====== The data ======
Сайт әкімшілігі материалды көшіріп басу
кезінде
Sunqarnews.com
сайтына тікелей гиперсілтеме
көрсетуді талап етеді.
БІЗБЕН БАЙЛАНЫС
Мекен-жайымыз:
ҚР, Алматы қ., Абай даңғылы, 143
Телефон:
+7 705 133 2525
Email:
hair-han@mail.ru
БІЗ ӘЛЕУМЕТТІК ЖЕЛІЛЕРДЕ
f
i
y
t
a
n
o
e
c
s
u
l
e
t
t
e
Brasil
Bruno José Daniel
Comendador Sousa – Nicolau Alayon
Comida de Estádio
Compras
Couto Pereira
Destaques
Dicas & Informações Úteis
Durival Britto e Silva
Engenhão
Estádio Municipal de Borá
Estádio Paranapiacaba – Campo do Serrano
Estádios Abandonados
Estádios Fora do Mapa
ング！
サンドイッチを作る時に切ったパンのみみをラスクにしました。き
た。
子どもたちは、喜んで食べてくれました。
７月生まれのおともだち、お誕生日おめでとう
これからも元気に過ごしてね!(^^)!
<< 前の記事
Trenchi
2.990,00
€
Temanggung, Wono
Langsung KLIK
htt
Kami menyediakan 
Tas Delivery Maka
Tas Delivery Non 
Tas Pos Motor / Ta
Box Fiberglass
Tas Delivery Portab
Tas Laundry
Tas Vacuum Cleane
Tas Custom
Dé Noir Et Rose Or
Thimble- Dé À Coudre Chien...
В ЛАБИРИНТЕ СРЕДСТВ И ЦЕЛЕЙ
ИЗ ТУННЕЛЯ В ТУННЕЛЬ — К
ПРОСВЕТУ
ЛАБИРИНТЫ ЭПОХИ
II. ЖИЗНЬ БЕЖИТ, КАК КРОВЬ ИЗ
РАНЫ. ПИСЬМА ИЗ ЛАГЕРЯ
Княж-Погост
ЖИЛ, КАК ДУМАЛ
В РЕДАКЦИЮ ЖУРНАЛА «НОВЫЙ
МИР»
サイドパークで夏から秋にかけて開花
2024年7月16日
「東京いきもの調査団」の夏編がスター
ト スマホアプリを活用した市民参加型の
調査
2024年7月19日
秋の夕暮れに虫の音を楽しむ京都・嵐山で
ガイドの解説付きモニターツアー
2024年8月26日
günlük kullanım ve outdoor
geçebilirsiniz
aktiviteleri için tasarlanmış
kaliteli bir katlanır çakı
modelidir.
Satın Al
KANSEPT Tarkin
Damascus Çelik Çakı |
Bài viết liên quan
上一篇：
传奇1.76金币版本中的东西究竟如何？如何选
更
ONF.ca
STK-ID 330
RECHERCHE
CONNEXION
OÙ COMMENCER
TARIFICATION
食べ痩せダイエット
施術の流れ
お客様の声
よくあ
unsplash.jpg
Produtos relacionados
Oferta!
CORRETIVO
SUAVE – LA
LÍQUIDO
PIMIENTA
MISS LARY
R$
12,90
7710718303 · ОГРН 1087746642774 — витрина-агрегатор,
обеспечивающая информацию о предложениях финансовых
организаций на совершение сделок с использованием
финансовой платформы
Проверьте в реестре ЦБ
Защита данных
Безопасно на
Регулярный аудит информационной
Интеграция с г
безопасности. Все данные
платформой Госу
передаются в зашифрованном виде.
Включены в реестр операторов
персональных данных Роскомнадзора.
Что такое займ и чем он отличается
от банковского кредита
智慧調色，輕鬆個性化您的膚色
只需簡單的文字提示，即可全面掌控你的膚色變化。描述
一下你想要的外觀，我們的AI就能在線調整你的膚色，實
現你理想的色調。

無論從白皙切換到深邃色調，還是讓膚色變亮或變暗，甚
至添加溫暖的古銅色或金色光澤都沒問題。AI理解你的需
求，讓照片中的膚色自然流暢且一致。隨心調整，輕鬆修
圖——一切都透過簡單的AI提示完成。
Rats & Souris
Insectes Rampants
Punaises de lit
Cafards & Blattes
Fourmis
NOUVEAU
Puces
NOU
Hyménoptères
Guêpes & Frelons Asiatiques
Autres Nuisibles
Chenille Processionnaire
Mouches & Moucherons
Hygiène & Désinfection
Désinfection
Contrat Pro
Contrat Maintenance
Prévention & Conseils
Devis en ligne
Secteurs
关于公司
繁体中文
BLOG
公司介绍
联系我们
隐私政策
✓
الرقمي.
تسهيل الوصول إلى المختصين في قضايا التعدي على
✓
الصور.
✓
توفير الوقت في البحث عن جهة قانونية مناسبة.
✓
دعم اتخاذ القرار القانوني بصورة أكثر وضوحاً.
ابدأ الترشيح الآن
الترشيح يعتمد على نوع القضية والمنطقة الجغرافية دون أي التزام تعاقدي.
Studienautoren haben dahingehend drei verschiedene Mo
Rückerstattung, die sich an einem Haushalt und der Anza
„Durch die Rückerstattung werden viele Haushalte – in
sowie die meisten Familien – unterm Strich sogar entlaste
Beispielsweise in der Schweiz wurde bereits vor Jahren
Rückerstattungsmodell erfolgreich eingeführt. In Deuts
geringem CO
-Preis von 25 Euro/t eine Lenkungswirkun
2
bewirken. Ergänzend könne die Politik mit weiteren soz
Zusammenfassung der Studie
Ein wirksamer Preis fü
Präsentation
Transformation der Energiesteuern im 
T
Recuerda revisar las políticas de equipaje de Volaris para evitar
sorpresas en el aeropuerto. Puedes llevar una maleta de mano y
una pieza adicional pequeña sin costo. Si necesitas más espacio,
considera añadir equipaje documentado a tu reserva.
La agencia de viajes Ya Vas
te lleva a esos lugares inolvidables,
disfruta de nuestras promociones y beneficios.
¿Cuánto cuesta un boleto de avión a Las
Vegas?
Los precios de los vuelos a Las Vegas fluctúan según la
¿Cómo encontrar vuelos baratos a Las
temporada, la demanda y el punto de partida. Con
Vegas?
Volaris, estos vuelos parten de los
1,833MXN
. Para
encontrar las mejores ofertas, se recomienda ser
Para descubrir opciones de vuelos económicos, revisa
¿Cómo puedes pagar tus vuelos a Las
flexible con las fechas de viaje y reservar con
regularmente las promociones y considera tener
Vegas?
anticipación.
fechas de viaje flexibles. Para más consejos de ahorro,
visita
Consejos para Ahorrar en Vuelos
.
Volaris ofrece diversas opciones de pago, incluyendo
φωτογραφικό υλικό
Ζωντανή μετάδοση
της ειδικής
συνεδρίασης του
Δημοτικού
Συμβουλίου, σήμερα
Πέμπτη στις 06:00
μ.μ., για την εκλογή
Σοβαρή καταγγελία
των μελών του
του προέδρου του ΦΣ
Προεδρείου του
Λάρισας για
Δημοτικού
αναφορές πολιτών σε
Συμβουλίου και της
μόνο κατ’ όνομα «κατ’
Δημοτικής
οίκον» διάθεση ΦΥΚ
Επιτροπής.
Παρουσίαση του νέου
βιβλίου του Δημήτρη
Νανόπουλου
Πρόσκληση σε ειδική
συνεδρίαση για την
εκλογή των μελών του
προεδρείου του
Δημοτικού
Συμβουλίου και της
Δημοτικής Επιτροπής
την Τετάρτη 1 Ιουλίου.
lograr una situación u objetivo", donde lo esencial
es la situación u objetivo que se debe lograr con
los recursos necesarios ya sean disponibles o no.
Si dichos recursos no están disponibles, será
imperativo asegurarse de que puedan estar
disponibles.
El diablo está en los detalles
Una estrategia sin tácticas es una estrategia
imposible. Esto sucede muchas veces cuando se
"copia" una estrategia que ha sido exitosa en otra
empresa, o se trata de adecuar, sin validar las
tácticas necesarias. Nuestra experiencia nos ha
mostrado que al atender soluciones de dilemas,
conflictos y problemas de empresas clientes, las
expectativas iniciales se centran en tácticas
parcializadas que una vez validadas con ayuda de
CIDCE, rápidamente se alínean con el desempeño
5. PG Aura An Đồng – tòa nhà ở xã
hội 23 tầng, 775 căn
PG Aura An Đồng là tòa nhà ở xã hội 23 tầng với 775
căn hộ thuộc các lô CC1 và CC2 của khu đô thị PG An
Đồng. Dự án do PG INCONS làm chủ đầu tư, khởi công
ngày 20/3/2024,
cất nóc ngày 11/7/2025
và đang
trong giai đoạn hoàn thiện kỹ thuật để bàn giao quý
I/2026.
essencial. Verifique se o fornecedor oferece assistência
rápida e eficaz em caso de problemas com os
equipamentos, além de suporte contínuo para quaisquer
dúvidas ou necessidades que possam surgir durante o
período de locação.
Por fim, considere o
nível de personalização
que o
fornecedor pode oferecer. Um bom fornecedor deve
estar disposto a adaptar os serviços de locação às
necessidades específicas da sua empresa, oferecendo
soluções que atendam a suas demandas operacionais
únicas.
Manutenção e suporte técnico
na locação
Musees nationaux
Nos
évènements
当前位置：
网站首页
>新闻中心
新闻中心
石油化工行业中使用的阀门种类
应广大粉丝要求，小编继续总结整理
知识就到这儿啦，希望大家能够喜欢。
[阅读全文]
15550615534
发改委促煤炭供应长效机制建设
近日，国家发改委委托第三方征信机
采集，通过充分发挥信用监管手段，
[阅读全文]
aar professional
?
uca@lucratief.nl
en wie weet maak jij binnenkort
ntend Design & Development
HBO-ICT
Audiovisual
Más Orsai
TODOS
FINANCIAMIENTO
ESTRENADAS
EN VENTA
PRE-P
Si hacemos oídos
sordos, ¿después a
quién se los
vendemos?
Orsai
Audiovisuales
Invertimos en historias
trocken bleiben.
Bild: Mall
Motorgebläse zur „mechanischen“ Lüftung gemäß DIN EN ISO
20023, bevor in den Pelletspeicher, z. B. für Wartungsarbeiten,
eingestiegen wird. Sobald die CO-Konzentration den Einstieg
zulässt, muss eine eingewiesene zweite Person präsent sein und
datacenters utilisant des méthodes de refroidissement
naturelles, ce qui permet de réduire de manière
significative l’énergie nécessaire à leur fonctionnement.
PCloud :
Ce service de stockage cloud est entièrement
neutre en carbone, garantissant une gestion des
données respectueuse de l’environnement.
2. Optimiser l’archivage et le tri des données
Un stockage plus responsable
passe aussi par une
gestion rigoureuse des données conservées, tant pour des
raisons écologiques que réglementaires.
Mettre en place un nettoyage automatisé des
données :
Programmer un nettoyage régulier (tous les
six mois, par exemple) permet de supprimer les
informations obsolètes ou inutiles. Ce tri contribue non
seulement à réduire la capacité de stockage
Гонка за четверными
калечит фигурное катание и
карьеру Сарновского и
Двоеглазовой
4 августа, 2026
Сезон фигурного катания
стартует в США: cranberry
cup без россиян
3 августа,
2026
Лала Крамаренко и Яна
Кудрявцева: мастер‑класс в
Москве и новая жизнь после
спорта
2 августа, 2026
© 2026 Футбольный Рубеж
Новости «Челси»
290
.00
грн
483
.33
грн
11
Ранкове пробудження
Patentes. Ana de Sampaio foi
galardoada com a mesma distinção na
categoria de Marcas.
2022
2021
======
## Task
Whenever a line of the listing contains the word "estrategia", it counts; say the total only.

## Response area
2